[Saved data entries]

════════════════════

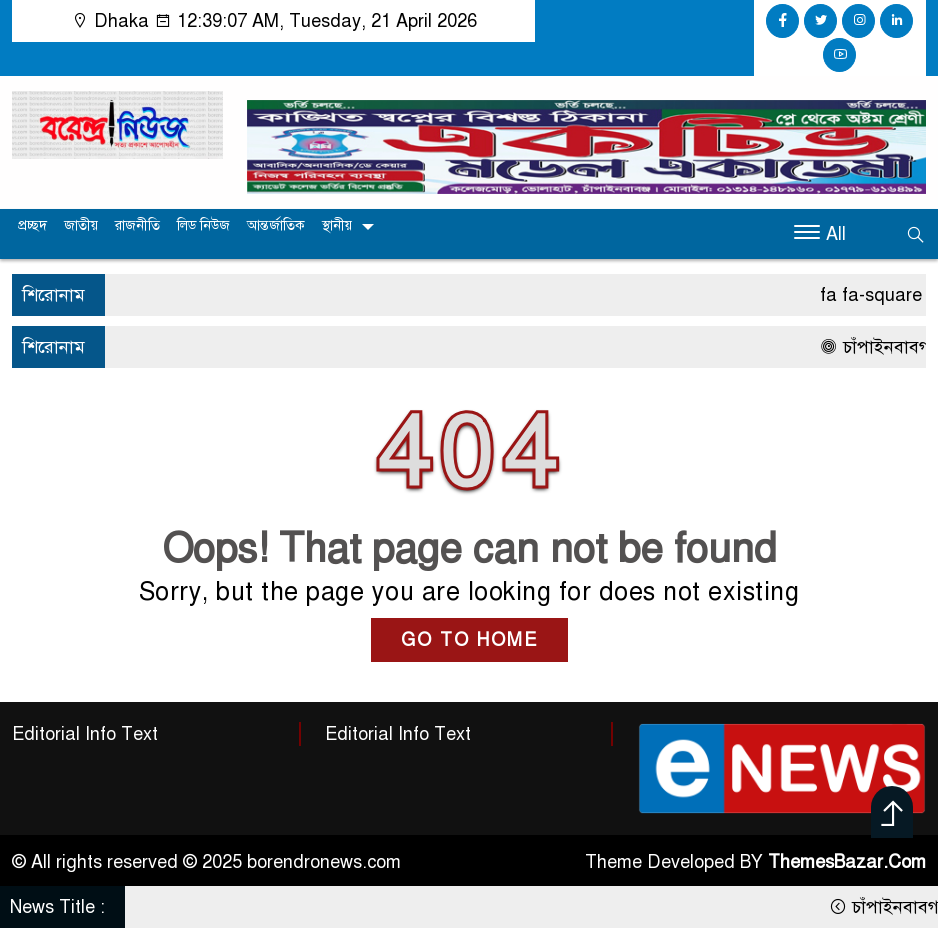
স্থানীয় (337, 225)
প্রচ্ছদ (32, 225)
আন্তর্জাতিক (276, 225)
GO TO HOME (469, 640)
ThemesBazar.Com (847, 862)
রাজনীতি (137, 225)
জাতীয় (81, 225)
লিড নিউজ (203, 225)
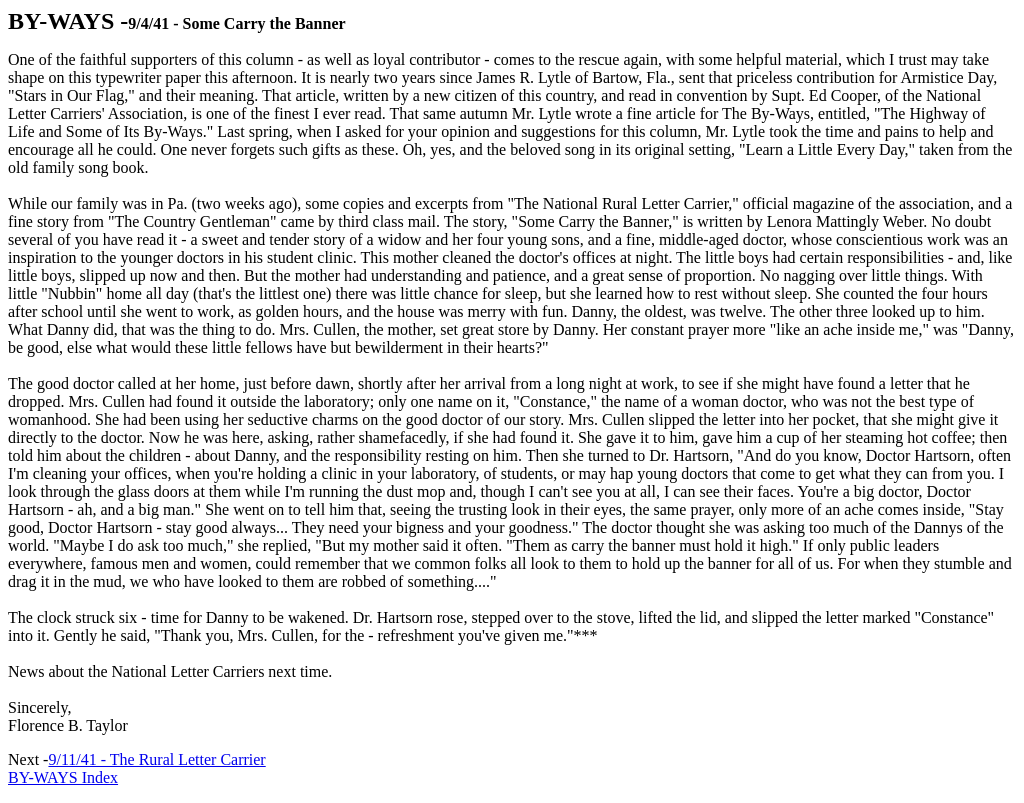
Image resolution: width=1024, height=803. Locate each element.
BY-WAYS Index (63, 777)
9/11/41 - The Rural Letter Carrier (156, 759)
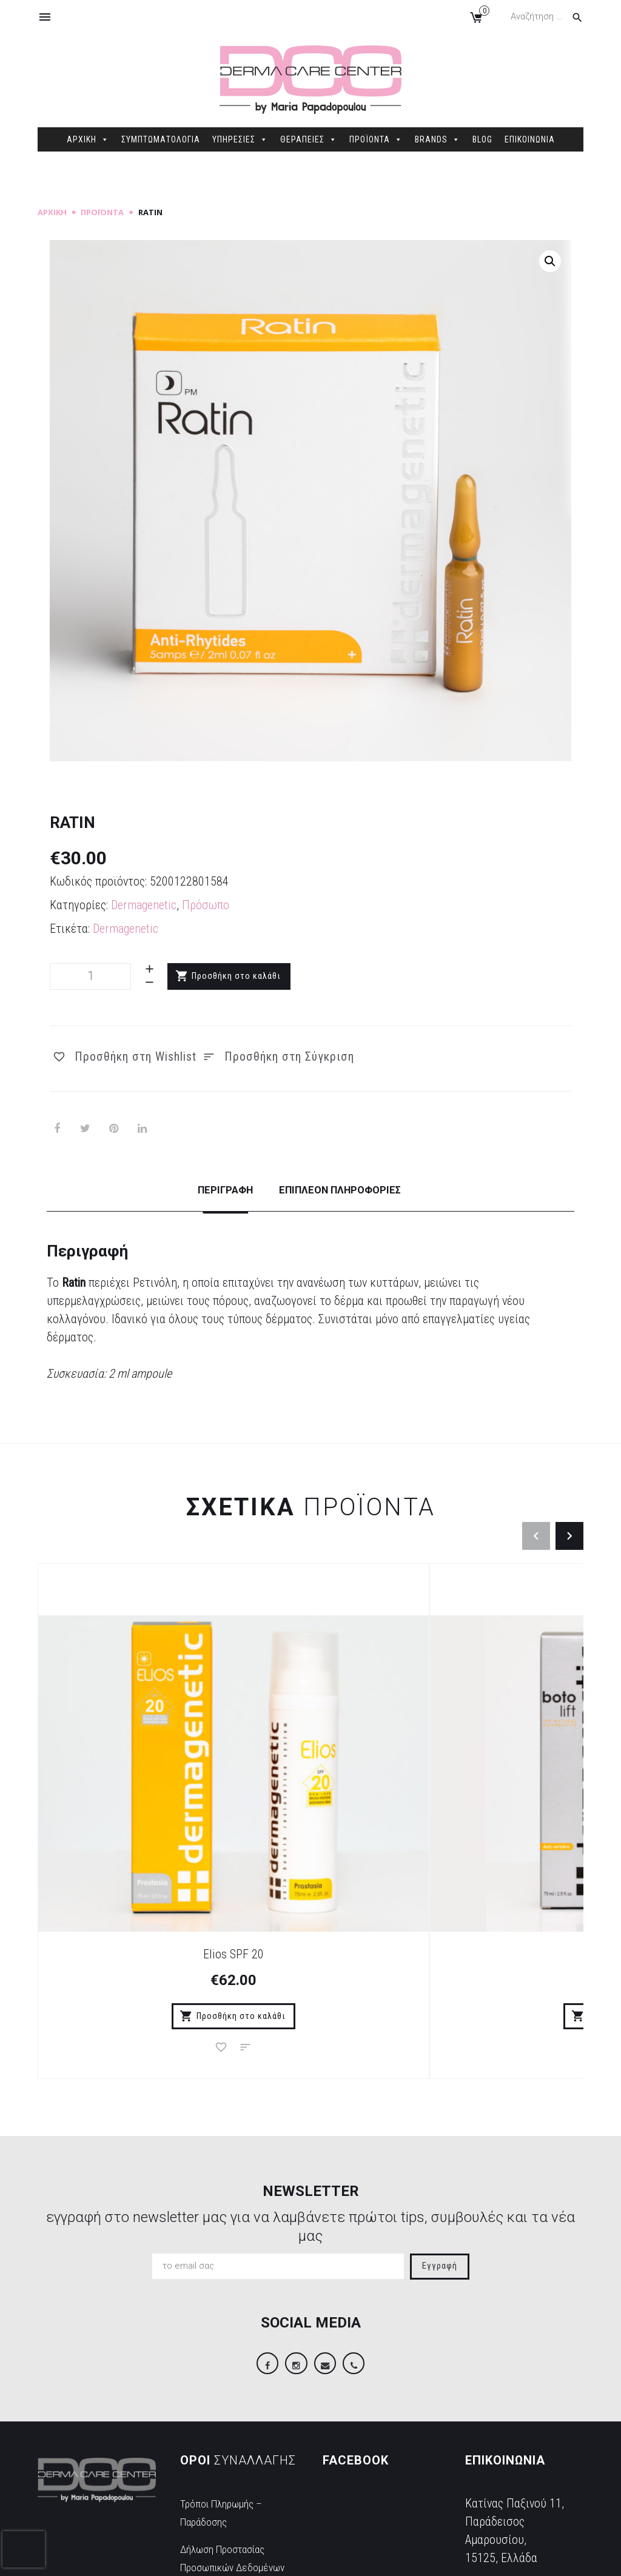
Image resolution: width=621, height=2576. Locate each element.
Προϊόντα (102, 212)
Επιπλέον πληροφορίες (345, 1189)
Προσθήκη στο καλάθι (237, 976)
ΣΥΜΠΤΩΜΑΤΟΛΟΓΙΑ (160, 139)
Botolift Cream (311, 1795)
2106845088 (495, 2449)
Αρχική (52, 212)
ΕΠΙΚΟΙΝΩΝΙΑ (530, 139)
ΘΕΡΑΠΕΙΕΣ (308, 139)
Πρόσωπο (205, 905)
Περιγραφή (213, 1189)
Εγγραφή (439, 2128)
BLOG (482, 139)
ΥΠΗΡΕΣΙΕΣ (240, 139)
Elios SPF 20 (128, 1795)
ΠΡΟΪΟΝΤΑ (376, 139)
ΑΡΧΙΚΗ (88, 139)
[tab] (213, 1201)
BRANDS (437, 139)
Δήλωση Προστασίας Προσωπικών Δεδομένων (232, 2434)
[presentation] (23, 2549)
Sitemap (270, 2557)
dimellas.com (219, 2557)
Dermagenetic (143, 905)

════════════════════

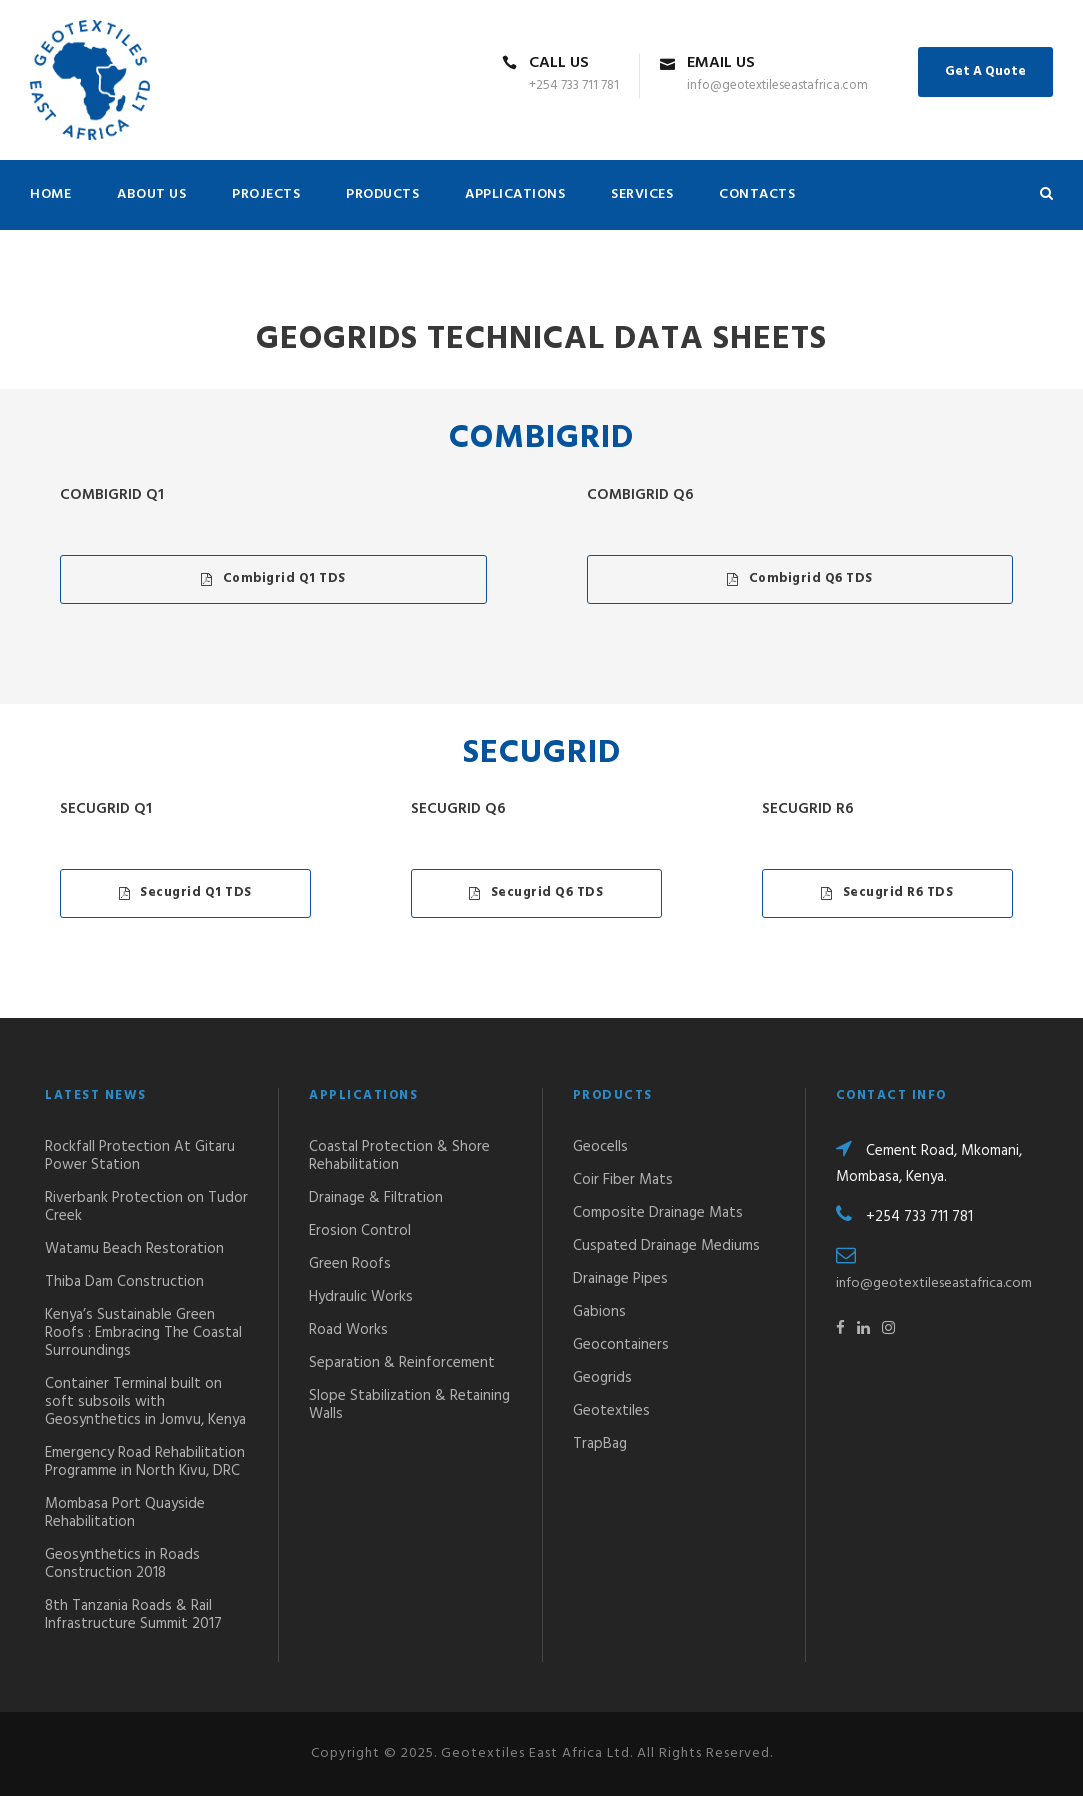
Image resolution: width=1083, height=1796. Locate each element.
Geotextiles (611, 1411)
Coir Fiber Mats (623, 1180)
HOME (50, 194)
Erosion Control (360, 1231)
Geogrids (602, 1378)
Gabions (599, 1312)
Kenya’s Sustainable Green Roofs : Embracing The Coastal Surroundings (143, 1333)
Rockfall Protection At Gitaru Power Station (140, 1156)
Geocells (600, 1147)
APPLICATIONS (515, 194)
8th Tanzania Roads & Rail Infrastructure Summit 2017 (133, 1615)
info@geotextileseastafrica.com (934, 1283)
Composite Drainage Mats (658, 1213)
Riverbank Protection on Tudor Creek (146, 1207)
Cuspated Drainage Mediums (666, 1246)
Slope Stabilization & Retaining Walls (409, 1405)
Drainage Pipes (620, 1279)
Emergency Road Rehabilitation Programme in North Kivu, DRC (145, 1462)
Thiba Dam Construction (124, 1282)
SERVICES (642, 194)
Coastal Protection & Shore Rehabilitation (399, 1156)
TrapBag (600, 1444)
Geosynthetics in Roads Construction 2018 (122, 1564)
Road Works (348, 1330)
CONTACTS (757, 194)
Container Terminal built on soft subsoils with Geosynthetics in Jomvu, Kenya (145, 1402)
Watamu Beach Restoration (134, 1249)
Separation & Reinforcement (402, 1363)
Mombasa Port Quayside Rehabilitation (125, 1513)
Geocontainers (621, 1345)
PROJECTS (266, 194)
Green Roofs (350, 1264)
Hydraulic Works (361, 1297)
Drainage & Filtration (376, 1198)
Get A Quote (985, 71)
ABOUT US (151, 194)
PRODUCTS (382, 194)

════════════════════

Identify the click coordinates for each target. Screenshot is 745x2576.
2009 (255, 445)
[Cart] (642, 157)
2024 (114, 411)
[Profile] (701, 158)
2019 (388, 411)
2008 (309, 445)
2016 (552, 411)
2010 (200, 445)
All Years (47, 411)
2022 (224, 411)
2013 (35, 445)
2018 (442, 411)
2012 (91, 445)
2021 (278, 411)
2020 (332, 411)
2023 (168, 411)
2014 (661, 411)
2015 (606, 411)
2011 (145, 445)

════════════════════

### [WHAT YOU SHOULD DO]
Please copy the lines above exactly, starting at the line that holds "আন্তর্জাতিক (276, 225)" and ending at the line that holds "Dermagenetic (143, 905)"; include both, but no pictures.

### [FINAL ANSWER]
আন্তর্জাতিক (276, 225)
GO TO HOME (469, 640)
ThemesBazar.Com (847, 862)
রাজনীতি (137, 225)
জাতীয় (81, 225)
লিড নিউজ (203, 225)
Image resolution: width=1024, height=803. Locate each element.
BY-WAYS Index (63, 777)
9/11/41 - The Rural Letter Carrier (156, 759)
Image resolution: width=621, height=2576. Locate each element.
Προϊόντα (102, 212)
Επιπλέον πληροφορίες (345, 1189)
Προσθήκη στο καλάθι (237, 976)
ΣΥΜΠΤΩΜΑΤΟΛΟΓΙΑ (160, 139)
Botolift Cream (311, 1795)
2106845088 (495, 2449)
Αρχική (52, 212)
ΕΠΙΚΟΙΝΩΝΙΑ (530, 139)
ΘΕΡΑΠΕΙΕΣ (308, 139)
Πρόσωπο (205, 905)
Περιγραφή (213, 1189)
Εγγραφή (439, 2128)
BLOG (482, 139)
ΥΠΗΡΕΣΙΕΣ (240, 139)
Elios SPF 20 (128, 1795)
ΠΡΟΪΟΝΤΑ (376, 139)
ΑΡΧΙΚΗ (88, 139)
[tab] (213, 1201)
BRANDS (437, 139)
Δήλωση Προστασίας Προσωπικών Δεδομένων (232, 2434)
[presentation] (23, 2549)
Sitemap (270, 2557)
dimellas.com (219, 2557)
Dermagenetic (143, 905)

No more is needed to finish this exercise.